The sites that created all those additional host names to make the HTTP/1 browsers use many connections now work against the HTTP/2 browsers’ desire to decrease the number of connections to a single one. Sites don’t want to switch back to using a single host name because that would be a significant architectural change and there are still a fair number of HTTP/1-only browsers still in use.

Enter “connection coalescing”, or “unsharding” as we sometimes like to call it. You won’t find either term used in RFC7540, as it merely describes this concept in terms of connection reuse.

Connection coalescing means that the browser tries to determine which of the remote hosts that it can reach over the same TCP connection. The different browsers have slightly different heuristics here and some don’t do it at all, but let me try to explain how they work – as far as I know and at this point in time.

Coalescing by example

Let’s say that this cool imaginary site “example.com” has two name entries in DNS: A.example.com and B.example.com. When resolving those names over DNS, the client gets a list of IP address back for each name. A list that very well may contain a mix of IPv4 and IPv6 addresses. One list for each name.

You must also remember that HTTP/2 is also only ever used over HTTPS by browsers, so for each origin speaking HTTP/2 there’s also a corresponding server certificate with a list of names or a wildcard pattern for which that server is authorized to respond for.

In our example we start out by connecting the browser to A. Let’s say resolving A returns the IPs 192.168.0.1 and 192.168.0.2 from DNS, so the browser goes on and connects to the first of those addresses, the one ending with “1”. The browser gets the server cert back in the TLS handshake and as a result of that, it also gets a list of host names the server can deal with: A.example.com and B.example.com. (it could also be a wildcard like “*.example.com”)

If the browser then wants to connect to B, it’ll resolve that host name too to a list of IPs. Let’s say 192.168.0.2 and 192.168.0.3 here.

Host A: 192.168.0.1 and 192.168.0.2
Host B: 192.168.0.2 and 192.168.0.3

Now hold it. Here it comes.

The Firefox way

Host A has two addresses, host B has two addresses. The lists of addresses are not the same, but there is an overlap – both lists contain 192.168.0.2. And the host A has already stated that it is authoritative for B as well. In this situation, Firefox will not make a second connect to host B. It will reuse the connection to host A and ask for host B’s content over that single shared connection. This is the most aggressive coalescing method in use.

one connection

The Chrome way

Chrome features a slightly less aggressive coalescing. In the example above, when the browser has connected to 192.168.0.1 for the first host name, Chrome will require that the IPs for host B contains that specific IP for it to reuse that connection.  If the returned IPs for host B really are 192.168.0.2 and 192.168.0.3, it clearly doesn’t contain 192.168.0.1 and so Chrome will create a new connection to host B.

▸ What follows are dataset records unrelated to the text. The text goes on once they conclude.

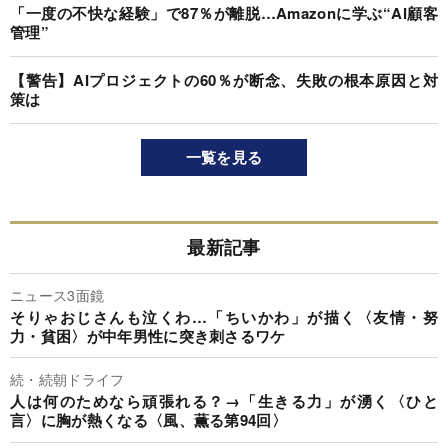
「一度の不快な経験」で87％が離脱…Amazonに学ぶ“AI顧客
管理”
【警告】AIプロジェクトの60％が断念、失敗の根本原因と対
策は
一覧を見る
最新記事
ニュース3面鏡
そりゃおじさんも泣くわ…「ちいかわ」が描く〈友情・努
力・貧困〉が中年男性に突き刺さるワケ
続・続朝ドライフ
人は何のためなら頑張れる？→「生きる力」が湧く〈ひと
言〉に胸が熱くなる〈風、薫る第94回〉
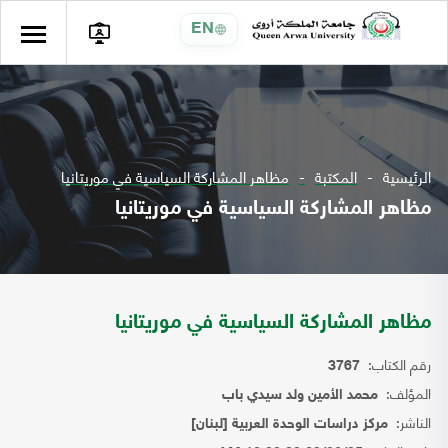
EN
الرئيسية
المكتبة
مظاهر المشاركة السياسية في موريتانيا
مظاهر المشاركة السياسية في موريتانيا
مظاهر المشاركة السياسية في موريتانيا
رقم الكتاب:
3767
المؤلف:
محمد الأمين ولد سيدي باب
الناشر:
مركز دراسات الوحدة العربية [لبنان]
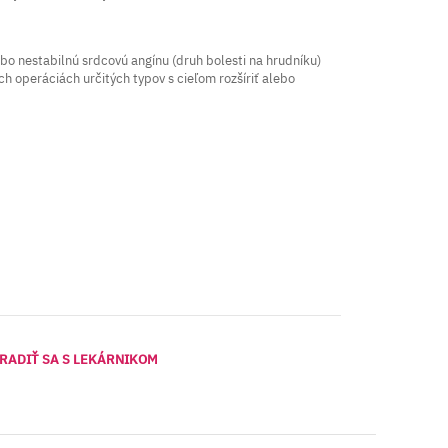
bo nestabilnú srdcovú angínu (druh bolesti na hrudníku)
ch operáciách určitých typov s cieľom rozšíriť alebo
RADIŤ SA S LEKÁRNIKOM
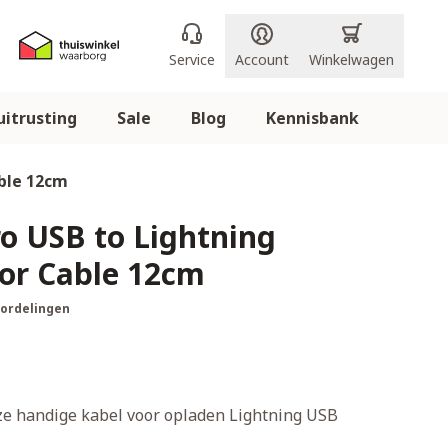
Service
Account
Winkelwagen
itrusting
Sale
Blog
Kennisbank
able 12cm
ro USB to Lightning
or Cable 12cm
oordelingen
eze handige kabel voor opladen Lightning USB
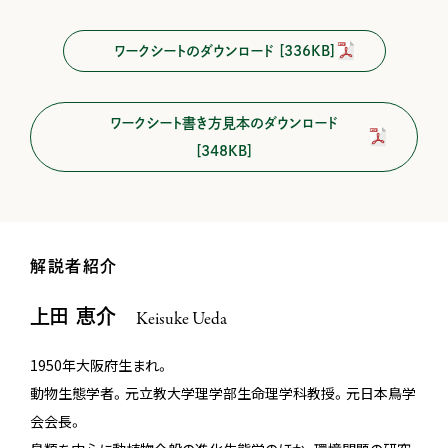
ワークシートのダウンロード [336KB]
ワークシート書き方見本のダウンロード
[348KB]
解説者紹介
上田 恵介
Keisuke Ueda
1950年大阪府生まれ。
動物生態学者。元立教大学理学部生命理学科教授。元日本鳥学
会会長。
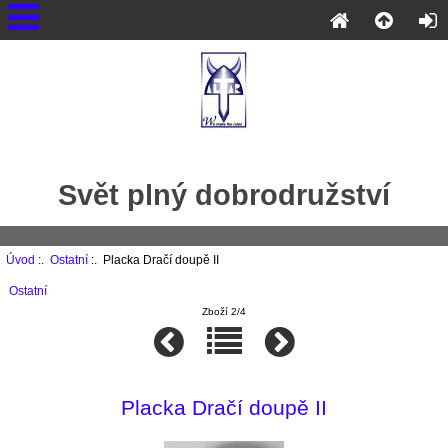
Svět plný dobrodružství
Úvod
:.
Ostatní
:. Placka Dračí doupě II
Ostatní
Zboží 2/4
Placka Dračí doupě II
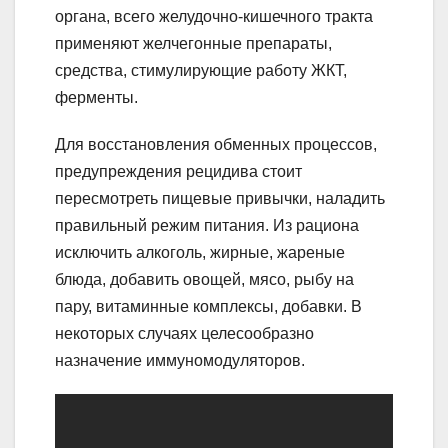
органа, всего желудочно-кишечного тракта
применяют желчегонные препараты,
средства, стимулирующие работу ЖКТ,
ферменты.
Для восстановления обменных процессов,
предупреждения рецидива стоит
пересмотреть пищевые привычки, наладить
правильный режим питания. Из рациона
исключить алкоголь, жирные, жареные
блюда, добавить овощей, мясо, рыбу на
пару, витаминные комплексы, добавки. В
некоторых случаях целесообразно
назначение иммуномодуляторов.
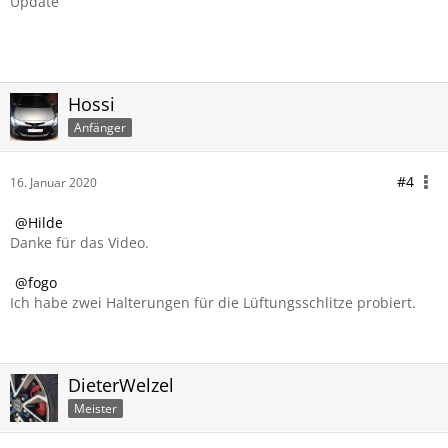
Update
Hossi
Anfänger
#4
16. Januar 2020
Hilde
Danke für das Video.
fogo
Ich habe zwei Halterungen für die Lüftungsschlitze probiert.
DieterWelzel
Meister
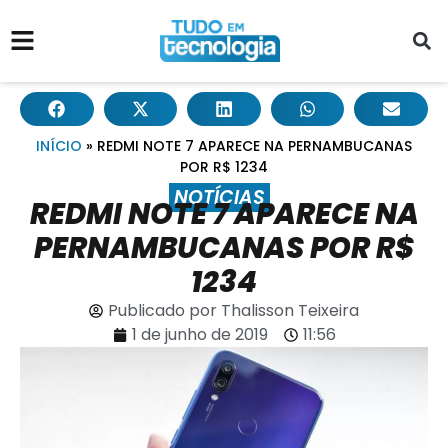
INÍCIO
»
REDMI NOTE 7 APARECE NA PERNAMBUCANAS
POR R$ 1234
NOTÍCIAS
REDMI NOTE 7 APARECE NA
PERNAMBUCANAS POR R$
1234
Publicado por
Thalisson Teixeira
1 de junho de 2019
11:56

Chrome will reuse the connection to host A if resolving host B returns a list that contains the specific IP of the connection host A is already using.

The Edge and Safari ways

They don’t do coalescing at all, so each host name will get its own single connection. Better than the 6 connections from HTTP/1 but for very sharded sites that means a lot of connections even in the HTTP/2 case.

curl also doesn’t coalesce anything (yet).

Surprises and a way to mitigate them

Given some comments in the Firefox bugzilla, the aggressive coalescing sometimes causes some surprises. Especially when you have for example one IPv6-only host A and a second host B with both IPv4 and IPv4 addresses. Asking for data on host A can then still use IPv4 when it reuses a connection to B (assuming that host A covers host B in its cert).

In the rare case where a server gets a resource request for an authority (or scheme) it can’t serve, there’s a dedicated error code 421 in HTTP/2 that it can respond with and the browser can then  go back and retry that request on another connection.

Starts out with 6 anyway

Before the browser knows that the server speaks HTTP/2, it may fire up 6 connection attempts so that it is prepared to get the remote site at full speed. Once it figures out that it doesn’t need all those connections, it will kill off the unnecessary unused ones and over time trickle down to one. Of course, on subsequent connections to the same origin the client may have the version information cached so that it doesn’t have to start off presuming HTTP/1.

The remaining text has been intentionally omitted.